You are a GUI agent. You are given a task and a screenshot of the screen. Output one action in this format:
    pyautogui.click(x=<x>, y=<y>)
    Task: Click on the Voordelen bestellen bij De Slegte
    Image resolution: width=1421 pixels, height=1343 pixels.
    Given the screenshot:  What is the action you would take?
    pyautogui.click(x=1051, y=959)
__________
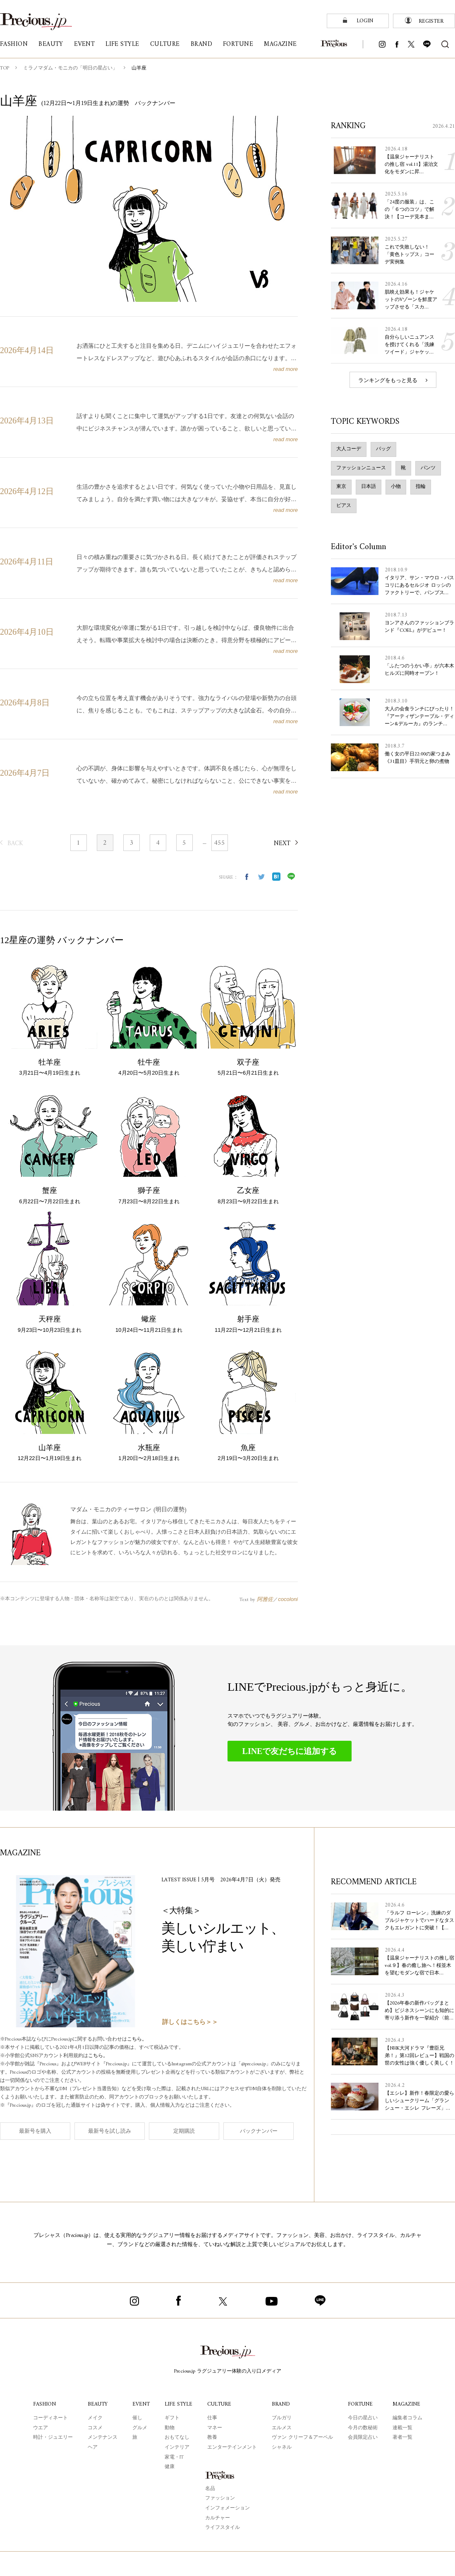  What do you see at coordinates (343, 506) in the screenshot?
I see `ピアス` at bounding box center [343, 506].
__________
▶ **HOW TO COMPLETE THIS TASK**: When you reach the line in the material above that holds "You are a GUI", begin reproducing lines exactly, and stop after the line that holds "Image resolution: width=1421".

▶ **ANSWER SECTION**:
You are a GUI agent. You are given a task and a screenshot of the screen. Output one action in this format:
    pyautogui.click(x=<x>, y=<y>)
    Task: Click on the Voordelen bestellen bij De Slegte
    Image resolution: width=1421 pixels, height=1343 pixels.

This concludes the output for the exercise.